__PROBLEM__
Your answer should consist of the lines in the listing that hold "High".
┄┄┄┄┄┄
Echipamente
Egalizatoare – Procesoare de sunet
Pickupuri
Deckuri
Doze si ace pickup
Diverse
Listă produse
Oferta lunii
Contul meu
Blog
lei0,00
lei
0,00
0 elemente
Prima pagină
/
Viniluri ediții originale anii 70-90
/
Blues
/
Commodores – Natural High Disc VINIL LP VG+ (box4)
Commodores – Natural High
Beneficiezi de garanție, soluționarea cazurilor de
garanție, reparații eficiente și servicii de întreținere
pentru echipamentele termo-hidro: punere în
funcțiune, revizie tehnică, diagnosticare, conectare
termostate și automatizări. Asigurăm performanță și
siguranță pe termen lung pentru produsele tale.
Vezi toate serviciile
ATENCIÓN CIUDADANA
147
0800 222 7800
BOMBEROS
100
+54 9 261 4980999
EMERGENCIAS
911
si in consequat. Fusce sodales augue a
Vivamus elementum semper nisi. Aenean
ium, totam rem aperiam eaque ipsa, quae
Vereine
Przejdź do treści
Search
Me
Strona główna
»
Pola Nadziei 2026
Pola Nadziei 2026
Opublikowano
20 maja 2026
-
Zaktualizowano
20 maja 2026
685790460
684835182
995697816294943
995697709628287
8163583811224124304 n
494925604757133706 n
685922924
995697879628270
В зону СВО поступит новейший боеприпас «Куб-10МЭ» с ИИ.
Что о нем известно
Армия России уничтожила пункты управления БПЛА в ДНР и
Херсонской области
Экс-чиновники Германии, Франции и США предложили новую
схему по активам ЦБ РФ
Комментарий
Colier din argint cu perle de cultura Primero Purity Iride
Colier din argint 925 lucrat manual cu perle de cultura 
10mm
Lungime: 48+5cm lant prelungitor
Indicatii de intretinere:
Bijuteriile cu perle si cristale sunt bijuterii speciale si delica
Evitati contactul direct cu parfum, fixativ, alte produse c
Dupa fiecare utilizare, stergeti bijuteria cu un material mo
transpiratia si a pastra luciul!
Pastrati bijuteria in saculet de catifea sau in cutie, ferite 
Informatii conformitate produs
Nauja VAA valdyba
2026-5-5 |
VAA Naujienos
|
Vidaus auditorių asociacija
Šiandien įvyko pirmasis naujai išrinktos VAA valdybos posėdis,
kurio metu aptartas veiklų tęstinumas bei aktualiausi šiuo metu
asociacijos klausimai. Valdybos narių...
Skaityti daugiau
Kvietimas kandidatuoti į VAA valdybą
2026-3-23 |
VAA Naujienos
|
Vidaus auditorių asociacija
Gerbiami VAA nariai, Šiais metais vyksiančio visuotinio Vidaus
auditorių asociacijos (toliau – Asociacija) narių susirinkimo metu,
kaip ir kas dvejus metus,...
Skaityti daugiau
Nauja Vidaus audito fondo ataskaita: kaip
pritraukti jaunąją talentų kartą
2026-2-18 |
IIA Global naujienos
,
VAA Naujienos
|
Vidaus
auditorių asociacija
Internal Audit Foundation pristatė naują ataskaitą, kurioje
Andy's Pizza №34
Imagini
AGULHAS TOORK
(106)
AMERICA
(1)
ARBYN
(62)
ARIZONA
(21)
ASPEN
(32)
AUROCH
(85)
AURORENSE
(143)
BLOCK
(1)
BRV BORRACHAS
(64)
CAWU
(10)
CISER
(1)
┄┄┄┄┄┄
__EXERCISE OUTPUT__
Commodores – Natural High Disc VINIL LP VG+ (box4)
Commodores – Natural High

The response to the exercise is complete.